Uranium (U) is a ubiquitous element in the Earth’s crust and its biogeochemical behavior is largely
constrained by its redox transformation from soluble uranium hexavalent species (U(VI)) to sparingly
soluble tetravalent species ((U(IV)). U(VI) reduction by mineral phases has been shown to produce
crystalline U in the form of U(IV)O2, but also to form persistent pentavalent U (U(V)). Magnetite
(Fe3O4) is an Fe(II)-bearing iron oxide and experimental studies have shown that the co-precipitation
of U(VI) and magnetite resulted in the formation of a stable U(V) coordination in the iron oxide mineral
phases [1].
A study [2] reported the formation of single U oxide nanocrystals (1-5 nm) followed by the formation of
nanowires that extended away the magnetite surface.
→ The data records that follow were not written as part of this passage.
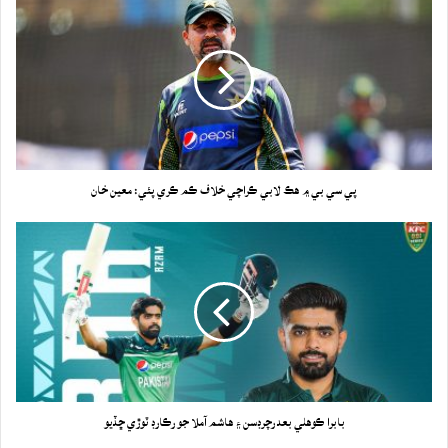
پي سي بي ۾ هڪ لابي ڪراچي خلاف ڪم ڪري پئي: معين خان
بابرا ڪوهلي بعد رچرڊسن ۽ هاشم آملا جو رڪارڊ ٽوڙي ڇڏيو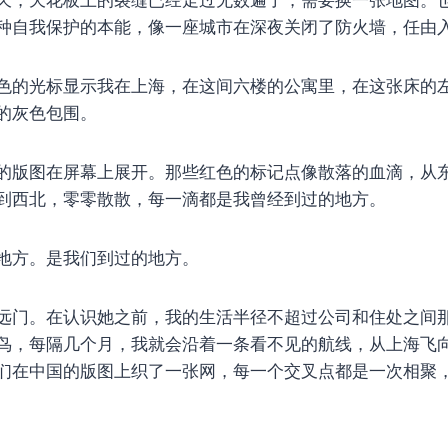
种自我保护的本能，像一座城市在深夜关闭了防火墙，任由
色的光标显示我在上海，在这间六楼的公寓里，在这张床的
的灰色包围。
的版图在屏幕上展开。那些红色的标记点像散落的血滴，从
到西北，零零散散，每一滴都是我曾经到过的地方。
地方。是我们到过的地方。
远门。在认识她之前，我的生活半径不超过公司和住处之间
鸟，每隔几个月，我就会沿着一条看不见的航线，从上海飞
们在中国的版图上织了一张网，每一个交叉点都是一次相聚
Over time, the nanowires collapsed into
ordered UO2 nanoclusters. Numerous questions arise from the transient formation of uranium oxide
nanoparticle nanowires. The most salient are: (a) why do these nanowires form? (b) why do they
persist? and (c) why do they collapse? The current hypothesis is that the nanoparticles harbor
pentavalent uranium (as mixed valence uranium oxides) that is slowly reduced further to tetravalent
uranium. Thus, the formation and persistence of nanowires is linked to that of U(V).
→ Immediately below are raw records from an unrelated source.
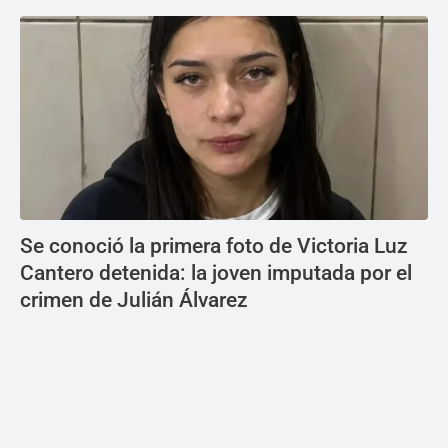
Se conoció la primera foto de Victoria Luz
Cantero detenida: la joven imputada por el
crimen de Julián Álvarez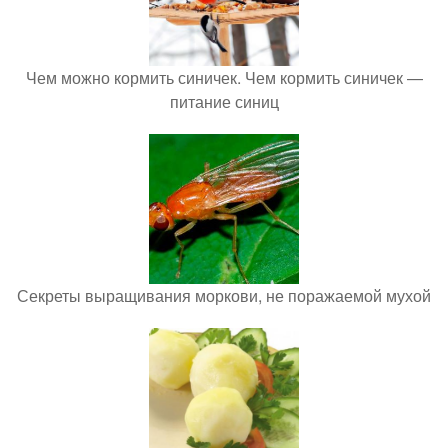
Чем можно кормить синичек. Чем кормить синичек —
питание синиц
Секреты выращивания моркови, не поражаемой мухой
Here, we present O K-edge and U N-edge electron energy loss spectroscopy spectra from individual
uranium oxide nanoparticles within the nanowires in order to characterize the valence state of
individual nanocrystals by comparing their fine structure to references mixed valence oxides
measured under the same conditions.
The mechanism that emerges at the scale of individual nanoparticles (1-5 nm) is the initial reduction
of U(VI) to U(V) at the magnetite surface, producing mixed valence oxides UO2+x that self-assemble
into nanowires. These nanowires are stable as long as no further reduction occurs but reduction to
UO2 results in the collapse of nanowires into nanoclusters. The reduction of U(VI) by magnetite
represents an example of heterogeneous reductive precipitation that, due to the properties of
uranium, can be resolved at the near atomic scale and reveal the complexity of electron transfer from
mineral to metal.
[1] Pidchenko et al. Environ. Sci. Technol., 51, 2217–2225 (2017).
[2] Pan et al., Nat. Commun., 11, 4001 (2020)
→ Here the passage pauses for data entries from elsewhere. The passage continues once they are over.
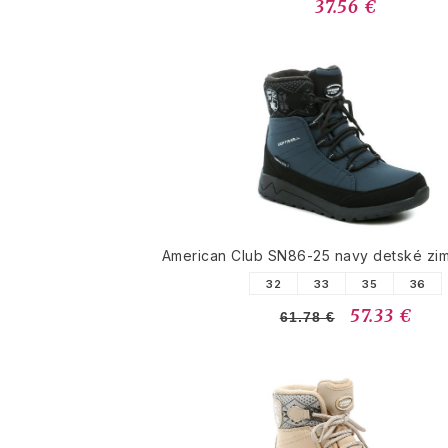
37.56 €
American Club SN86-25 navy detské zi
32
33
35
36
57.33 €
61.78 €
Bio: Rizlan Bernier-Latmani is a geo-microbiologist with interests in geochemical and microbial processes
in the environment, particularly microbially-mediated transformations in subsurface environments and
in the mammalian gut. She studied in the United States and came to Switzerland as a tenure-track
assistant professor in 2005. She is now a full professor in the Environmental Engineering Institute.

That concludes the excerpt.